One time I organized a similar outing for the whole family in 99, to the Vandalur zoo. I hired a van, and this rickety dreadful minibus contraption came: I was sure the door was going to fly open and that there would be a terrible accident, but there wasn't. We all went, the whole entire family. And Master. We walked and walked and walked. My legs were killing me, but Master wasn't the least bit tired. I kept telling him to stop and admire the animals, but he kept going right past.


And the first trip to Pandanallur.

Also in 99, around Pongal time I think. Everyone went from Purasawalkam to his house in the village. We all got in the train and got out in the morning and we drove past little huts and fields and ponds with lotuses right to his house. In the back, behind the kitchen, there was this area for bathing. They filled these big vessels with hot water for my bath and closed the kitchen door and I went out in my towel with my little bag containing my shampoo and my conditioner and began to bathe. The fences are not particularly tight and from somewhere nearby a stray dog, a rooster, and a large pig wandered into the compound and the dog settled down and the rooster as well as though this were a performance and they were the audience! I felt so odd. But I began bathing and lathering up. The pig, (it was so large!) slowly and aimlessly wandered around the garden until it was very close to my shampoo bottle. I couldn't find my glasses, but when I put them on looked, the pig was sniffing at my little bottle of shampoo. I yelled and shouted at the top of my voice to chase that pig away but it just grunted and ignored me. Some of the boys and men came out of the house to see what was the matter and I told them "the pig! the pig!" but they looked very amused so I realized I was making a fool of myself and stopped.

Antharangamai Thane

My favourite varnam is Adimogam, and the line I sing the best in there is "antha rangamai". All my singing learnt only from Master of course, no one else. I went back one year with the "adimogam" he sang for Prema and recorded it into multiple copies. I put a player in the kitchen, one in the living room, one in the bed, one in the bath, one in the car and had it on 24 by 7 for like six months: at very low volumes. But it was always on. Some of the tapes burnt out and I threw them out. I figured this would be replicating as much as possible the actual environment, where even if they weren't learning, it was always going on in the house so you either heard it or saw it even when you weren't paying attention, so you were always learning even when you weren't consciously learning.

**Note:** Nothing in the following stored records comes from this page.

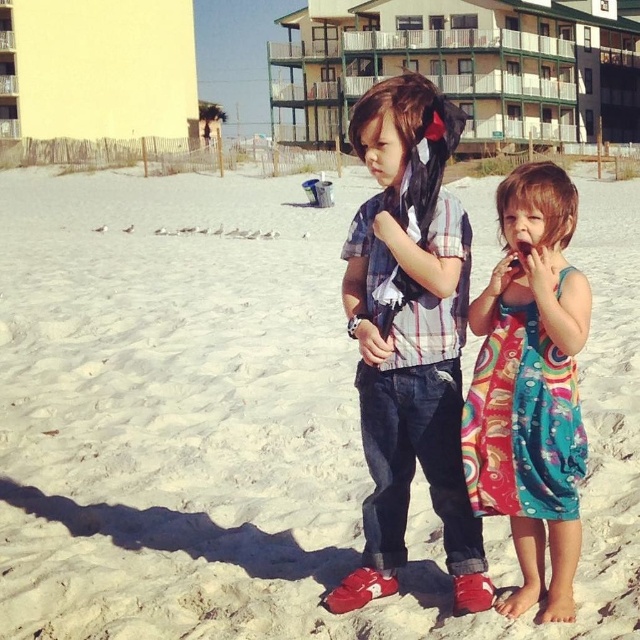 Question: Is the position of white sand at center more distant than that of plaid cotton shirt at center?

Choices:
 (A) no
 (B) yes

Answer: (B)

Question: Which object is the closest to the green wooden balcony at upper center?

Choices:
 (A) yellow painted building at upper left
 (B) white sand at center

Answer: (A)

Question: Does green wooden balcony at upper center appear on the right side of multicolored fabric dress at right?

Choices:
 (A) yes
 (B) no

Answer: (A)

Question: Which point appears farthest from the camera in this image?

Choices:
 (A) (76, 36)
 (B) (577, 291)
 (C) (456, 548)

Answer: (A)

Question: Can you confirm if white sand at center is bigger than multicolored fabric dress at right?

Choices:
 (A) yes
 (B) no

Answer: (A)

Question: Which object is the closest to the plaid cotton shirt at center?

Choices:
 (A) green wooden balcony at upper center
 (B) white sand at center
 (C) multicolored fabric dress at right
 (D) yellow painted building at upper left

Answer: (C) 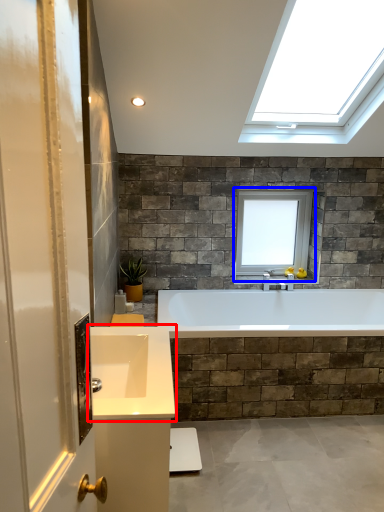 Question: Among these objects, which one is farthest to the camera, sink (highlighted by a red box) or window (highlighted by a blue box)?

Choices:
 (A) sink
 (B) window

Answer: (B) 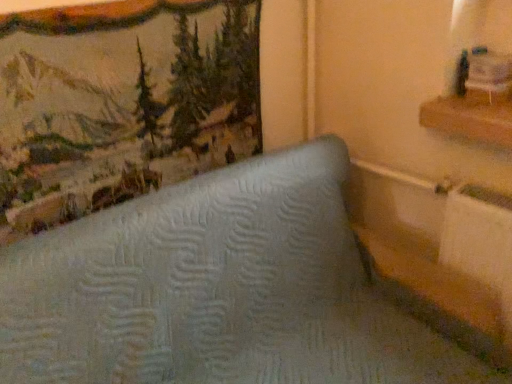 The width and height of the screenshot is (512, 384). I want to click on wooden shelf at upper right, so click(472, 116).

The width and height of the screenshot is (512, 384). What do you see at coordinates (121, 103) in the screenshot?
I see `textured fabric picture frame at upper left` at bounding box center [121, 103].

You are a GUI agent. You are given a task and a screenshot of the screen. Output one action in this format:
    pyautogui.click(x=<x>, y=<y>)
    Task: Click on the light blue quilted mattress at center
    The image size is (512, 384).
    Given the screenshot: What is the action you would take?
    pyautogui.click(x=217, y=290)

This screenshot has height=384, width=512. I want to click on wooden shelf at upper right, so click(472, 116).

Does light blue quilted mattress at center have a larger size compared to wooden shelf at upper right?

Correct, light blue quilted mattress at center is larger in size than wooden shelf at upper right.

Measure the distance from light blue quilted mattress at center to wooden shelf at upper right.

The distance of light blue quilted mattress at center from wooden shelf at upper right is 66.79 centimeters.

Considering the positions of points (228, 373) and (434, 98), is point (228, 373) closer to camera compared to point (434, 98)?

Yes, point (228, 373) is in front of point (434, 98).

Is light blue quilted mattress at center far away from wooden shelf at upper right?

No, light blue quilted mattress at center is not far away from wooden shelf at upper right.

From a real-world perspective, who is located higher, light blue quilted mattress at center or textured fabric picture frame at upper left?

In real-world perspective, textured fabric picture frame at upper left is above.

Could you tell me if light blue quilted mattress at center is facing textured fabric picture frame at upper left?

No, light blue quilted mattress at center is not facing towards textured fabric picture frame at upper left.

Is light blue quilted mattress at center positioned behind textured fabric picture frame at upper left?

That is False.

Considering the sizes of objects light blue quilted mattress at center and textured fabric picture frame at upper left in the image provided, who is bigger, light blue quilted mattress at center or textured fabric picture frame at upper left?

light blue quilted mattress at center is bigger.

From a real-world perspective, relative to wooden shelf at upper right, is textured fabric picture frame at upper left vertically above or below?

From a real-world perspective, textured fabric picture frame at upper left is physically above wooden shelf at upper right.

Could you tell me if textured fabric picture frame at upper left is facing wooden shelf at upper right?

No, textured fabric picture frame at upper left is not oriented towards wooden shelf at upper right.

Is textured fabric picture frame at upper left not within wooden shelf at upper right?

Absolutely, textured fabric picture frame at upper left is external to wooden shelf at upper right.

Locate an element on the screen. The width and height of the screenshot is (512, 384). picture frame above the wooden shelf at upper right (from the image's perspective) is located at coordinates (121, 103).

In the scene shown: From the image's perspective, is wooden shelf at upper right under light blue quilted mattress at center?

No, from the image's perspective, wooden shelf at upper right is not beneath light blue quilted mattress at center.

Would you say wooden shelf at upper right is a long distance from light blue quilted mattress at center?

No, wooden shelf at upper right is in close proximity to light blue quilted mattress at center.

Can you confirm if wooden shelf at upper right is shorter than light blue quilted mattress at center?

Correct, wooden shelf at upper right is not as tall as light blue quilted mattress at center.

Locate an element on the screen. Image resolution: width=512 pixels, height=384 pixels. shelf located above the light blue quilted mattress at center (from the image's perspective) is located at coordinates (472, 116).

Can you confirm if wooden shelf at upper right is wider than textured fabric picture frame at upper left?

Yes.

Based on the photo, from a real-world perspective, is wooden shelf at upper right physically below textured fabric picture frame at upper left?

Yes, from a real-world perspective, wooden shelf at upper right is below textured fabric picture frame at upper left.

Is wooden shelf at upper right bigger than textured fabric picture frame at upper left?

Incorrect, wooden shelf at upper right is not larger than textured fabric picture frame at upper left.

Is textured fabric picture frame at upper left located within wooden shelf at upper right?

No, textured fabric picture frame at upper left is not a part of wooden shelf at upper right.

From a real-world perspective, which is physically above, textured fabric picture frame at upper left or light blue quilted mattress at center?

textured fabric picture frame at upper left, from a real-world perspective.

Image resolution: width=512 pixels, height=384 pixels. I want to click on picture frame that appears on the left of light blue quilted mattress at center, so click(121, 103).

Between textured fabric picture frame at upper left and light blue quilted mattress at center, which one has smaller size?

And it worked. I came and the song just flew off like it was meant to be. Master was overjoyed and thrilled and he began teaching me all these runs (I call them) and trills. Since I had it down, I wasn't bothered about setting up recordings during those lessons and I would just coast along trying whatever he was trying. I knew it so well that I could catch and repeat every little twist and turn that he did. It was like playing ball. On the terrace, in the afternoons, we would just go up and down "adimogam" as the light kept changing color from one to the other to the next until finally it was dark. They were building some kind of addition to the flat next door and those construction workers would be finishing up at the end of their day of hard physical labour just as we would start singing. They would lean against the edge of the wall next door and listen for a little while before going away.

And if there is a heaven, if there is some kind of spiritual or immortal life after death, then this is what I want repeated: Master and me, meeting on a terrace just like the one in his house for one more singing lesson, on an afternoon when there are pleasant breezes blowing, to sing together for a few hours until sunset.